Ultimately, Gibbs left the company after watching an Elomir representative use tarot cards in a mandatory Zoom coffee session to ask “spirit” questions. The remaining boxes of strips never arrived.
Ultimately, like most MLMers, Gibbs lost money during her time with Elomir, spending $270 and earning only $40.
But for the one percent who run the companies, or get it at the very top of the chain, MLMs can be highly lucrative.
Toan and Van Nguyen, Elomir’s CEOs, are a young couple who previously ran an Airbnb business and invested in cryptocurrency, according to their social media accounts.
But the company was founded by Terry LaCore, a Texas-based serial MLM entrepreneur. LaCore has operated in the world of MLM for decades, and is president of LACORE™ Enterprises, a parent company that encompasses a network of business including a pharmaceutical manufacturer, testing lab, logistics company and payment platform.

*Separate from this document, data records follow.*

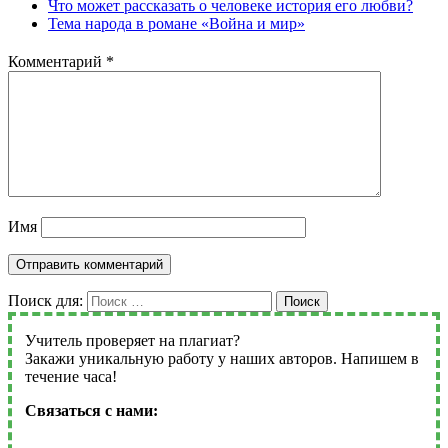
Что может рассказать о человеке история его любви?
Тема народа в романе «Война и мир»
Комментарий
*
Имя
Поиск для:
Поиск
Учитель проверяет на плагиат?
Закажи уникальную работу у наших авторов. Напишем в
течение часа!
Связаться с нами: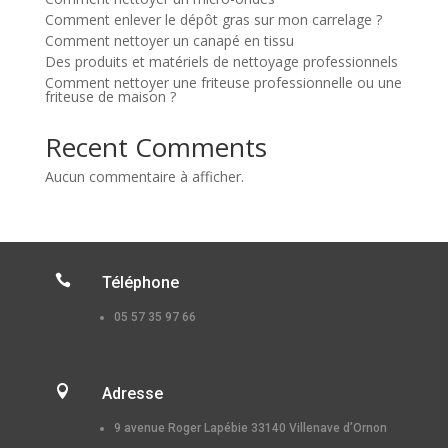
Comment enlever le dépôt gras sur mon carrelage ?
Comment nettoyer un canapé en tissu
Des produits et matériels de nettoyage professionnels
Comment nettoyer une friteuse professionnelle ou une
friteuse de maison ?
Recent Comments
Aucun commentaire à afficher.

Téléphone
05 57 35 97 66

Adresse
9 avenue Roger Lapébie 33140 Villenave d’Ornon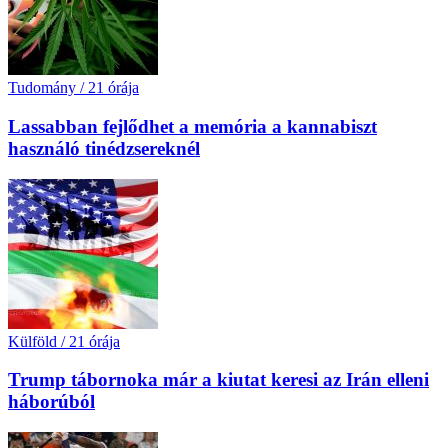
Tudomány
/
21 órája
Lassabban fejlődhet a memória a kannabiszt
használó tinédzsereknél
Külföld
/
21 órája
Trump tábornoka már a kiutat keresi az Irán elleni
háborúból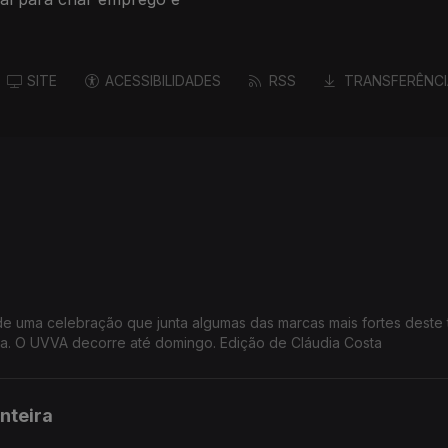
SITE
ACESSIBILIDADES
RSS
TRANSFERÊNCI
 de uma celebração que junta algumas das marcas mais fortes deste te
atura. O UVVA decorre até domingo. Edição de Cláudia Costa
nteira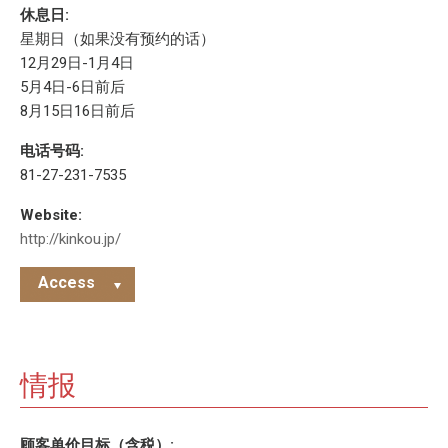
休息日:
星期日（如果没有预约的话）
12月29日-1月4日
5月4日-6日前后
8月15日16日前后
电话号码:
81-27-231-7535
Website:
http://kinkou.jp/
Access
情报
顾客单价目标（含税）: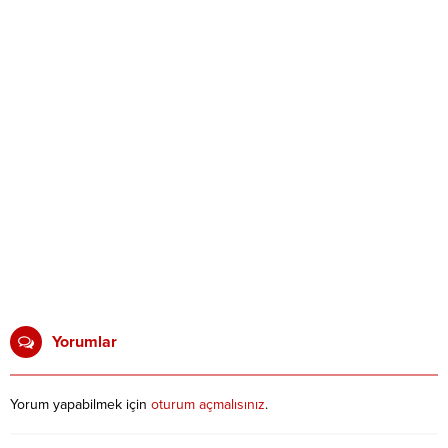
Yorumlar
Yorum yapabilmek için
oturum açmalısınız
.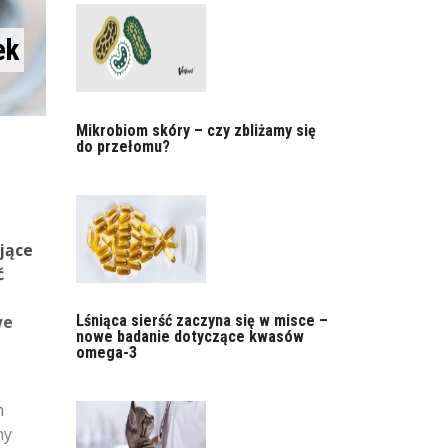
ek
Mikrobiom skóry – czy zbliżamy się
do przełomu?
jące
ć
we
Lśniąca sierść zaczyna się w misce –
nowe badanie dotyczące kwasów
omega-3
m
ny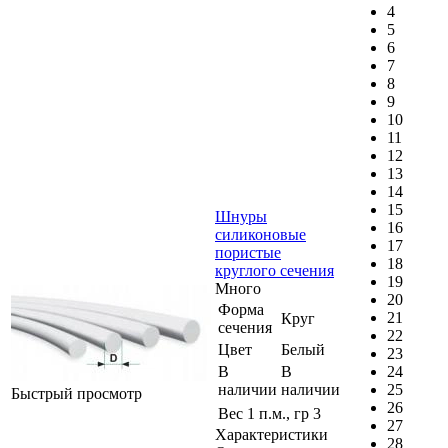
4
5
6
7
8
9
10
11
12
13
14
15
Шнуры
16
силиконовые
17
пористые
18
круглого сечения
19
Много
20
Форма
21
Круг
сечения
22
Цвет
Белый
23
В
В
24
наличии
наличии
25
Быстрый просмотр
26
Вес 1 п.м., гр
3
27
Характеристики
28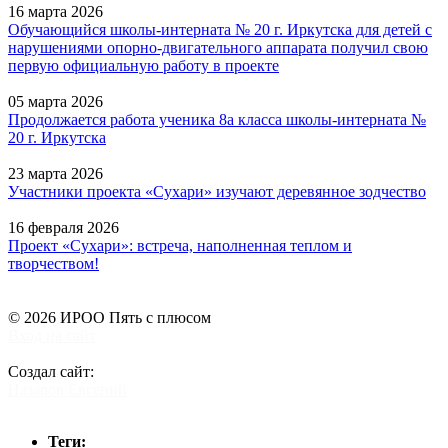
16 марта 2026
Обучающийся школы-интерната № 20 г. Иркутска для детей с
нарушениями опорно-двигательного аппарата получил свою
первую официальную работу в проекте
05 марта 2026
Продолжается работа ученика 8а класса школы-интерната №
20 г. Иркутска
23 марта 2026
Участники проекта «Сухари» изучают деревянное зодчество
16 февраля 2026
Проект «Сухари»: встреча, наполненная теплом и
творчеством!
© 2026 ИРОО Пять с плюсом
Вход на сайт
Создал сайт:
Назаров Евгений
Теги: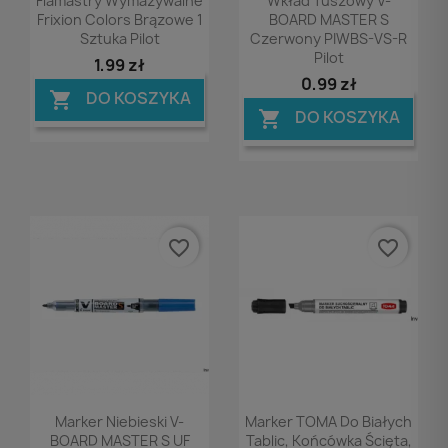
Flamastry Wymazywalne
Wkład Tuszowy V-
Frixion Colors Brązowe 1
BOARD MASTER S
Sztuka Pilot
Czerwony PIWBS-VS-R
Pilot
1,99 zł
0,99 zł
DO KOSZYKA

DO KOSZYKA

favorite_border
favorite_border
Podgląd
Podgląd


Marker Niebieski V-
Marker TOMA Do Białych
BOARD MASTER S UF
Tablic, Końcówka Ścięta,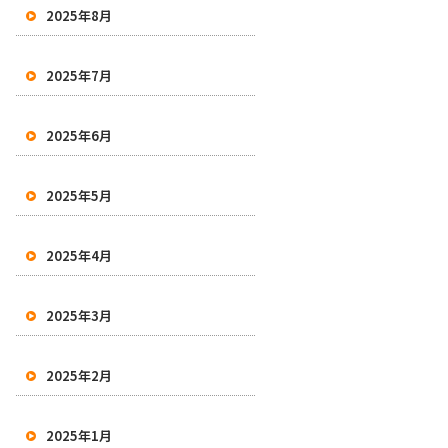
2025年8月
2025年7月
2025年6月
2025年5月
2025年4月
2025年3月
2025年2月
2025年1月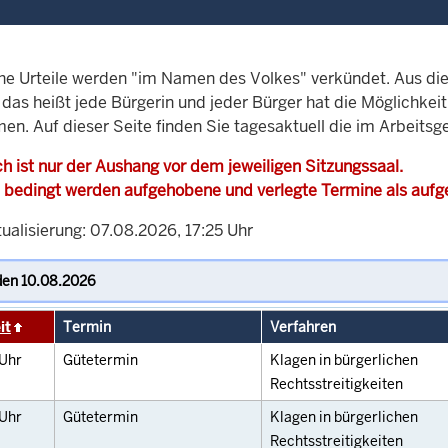
che Urteile werden "im Namen des Volkes" verkündet. Aus di
, das heißt jede Bürgerin und jeder Bürger hat die Möglichke
en. Auf dieser Seite finden Sie tagesaktuell die im Arbeitsg
h ist nur der Aushang vor dem jeweiligen Sitzungssaal.
 bedingt werden aufgehobene und verlegte Termine als auf
ualisierung: 07.08.2026, 17:25 Uhr
it
Termin
Verfahren
Uhr
Gütetermin
Klagen in bürgerlichen
Rechtsstreitigkeiten
Uhr
Gütetermin
Klagen in bürgerlichen
Rechtsstreitigkeiten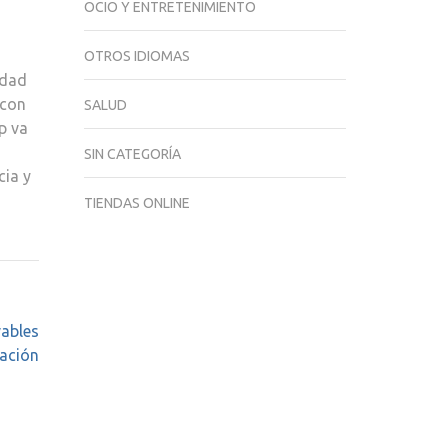
OCIO Y ENTRETENIMIENTO
OTROS IDIOMAS
idad
 con
SALUD
p va
SIN CATEGORÍA
cia y
TIENDAS ONLINE
vables
ación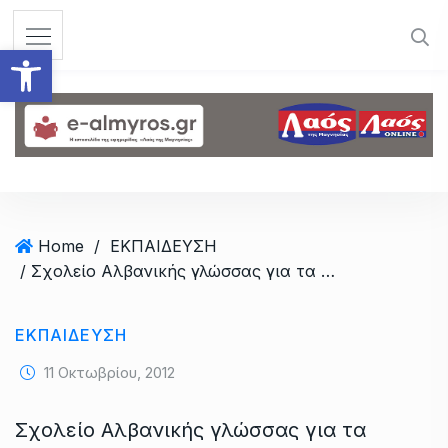
S
k
Ανοίξτε τη γραμμή εργαλεί
i
p
t
o
c
o
n
t
Home
/
ΕΚΠΑΙΔΕΥΣΗ
e
/ Σχολείο Αλβανικής γλώσσας για τα παιδιά μεταναστών
n
t
ΕΚΠΑΙΔΕΥΣΗ
11 Οκτωβρίου, 2012
Σχολείο Αλβανικής γλώσσας για τα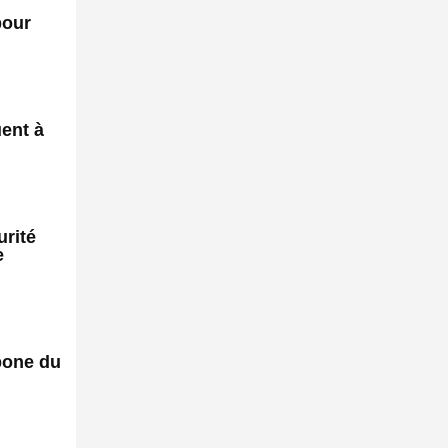
pour
uent à
rité
e
rbone du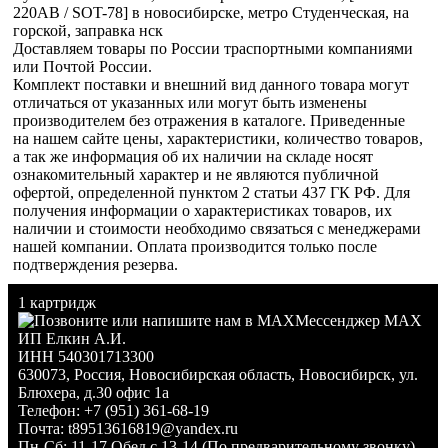
220AB / SOT-78] в новосибирске, метро Студенческая, на
горской, заправка нск
Доставляем товары по России траспортными компаниями
или Почтой России.
Комплект поставки и внешний вид данного товара могут
отличаться от указанных или могут быть изменены
производителем без отражения в каталоге. Приведенные
на нашем сайте цены, характеристики, количество товаров,
а так же информация об их наличии на складе носят
ознакомительный характер и не являются публичной
офертой, определенной пунктом 2 статьи 437 ГК РФ. Для
получения информации о характеристиках товаров, их
наличии и стоимости необходимо связаться с менеджерами
нашей компании. Оплата производится только после
подтверждения резерва.
1 картридж
Мессенджер MAX
ИП Елкин А.И.
ИНН 540301713300
630073
,
Россия
,
Новосибирская область
,
Новосибирск
,
ул.
Блюхера, д.30 офис 1а
Телефон:
+7 (951) 361-68-19
Почта:
t89513616819@yandex.ru
Пн-Сб: 11-17 Обед с 13-14 (По предварительному звонку)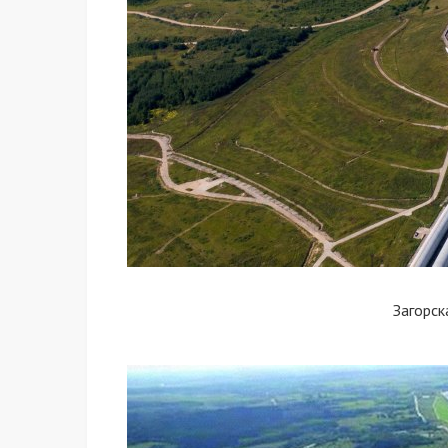
Загорск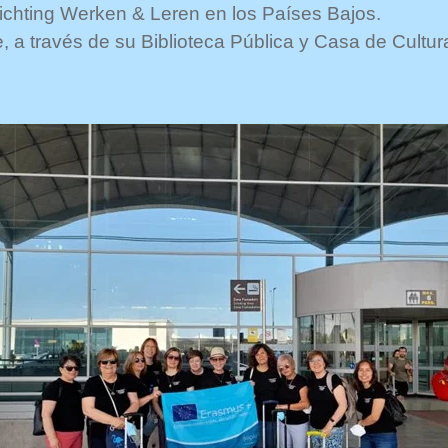
ichting Werken & Leren en los Países Bajos.
 a través de su Biblioteca Pública y Casa de Cultu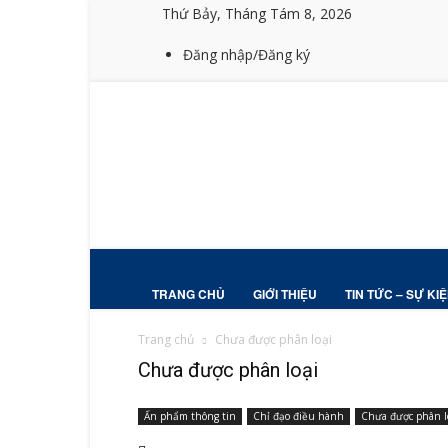
Thứ Bảy, Tháng Tám 8, 2026
Đăng nhập/Đăng ký
TRANG CHỦ
GIỚI THIỆU
TIN TỨC – SỰ KI
Trang chủ
Chưa được phân loại
Chưa được phân loại
Ấn phẩm thông tin
Chỉ đạo điều hành
Chưa được phân l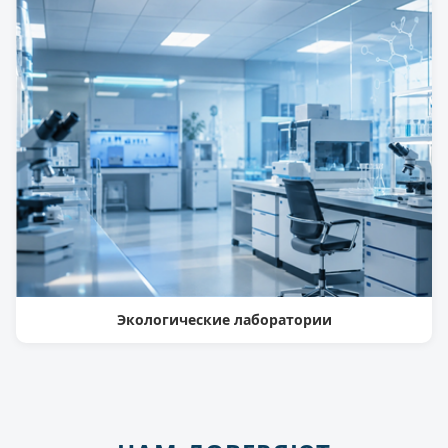
Экологические лаборатории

LaCore founded Elomir in the fall of 2021 and the company’s website describes itself as ”a brand within the LaCore Enterprises eco-system.” It is one of over 100 companies LaCore has registered at a single address, Texas business records show.
These include other MLMs, like Prüvit, which sells a “Ketone” dietary supplement drink and B:Hip, which sells dietary supplements that “might increase sexual responsiveness” and a personal lubricant called “Pleasúr”. In 2021, LaCore branched out from MLMs to start True Patriot Network, a conservative version of Facebook that markets itself as a “pro-Faith, pro-Family, & pro-Freedom platform.”
LaCore’s long history of involvement in MLMs has not been without scandal. In 2008, LaCore was sued by the U.S. Securities and Exchange Commission for securities fraud arising from his time as a director at another direct-selling company, Natural Health Trends Corp. LaCore, and another director, were accused of receiving $2.5 million in undisclosed payments from the company’s top distributor. Both men were investigated and fired, but the SEC ultimately did not take any enforcement action against the company.
Terry LaCore did not respond to a request for comment.
Ceara Manchester called on company executives to be more transparent with sellers and the general public.
“There is no way as the head of the company that you don’t know that the majority of people under you are losing money,” Manchester says, “How can you sit there and know that you’re making your money off the backs of 99.7 percent of the people in your company, who are failing?”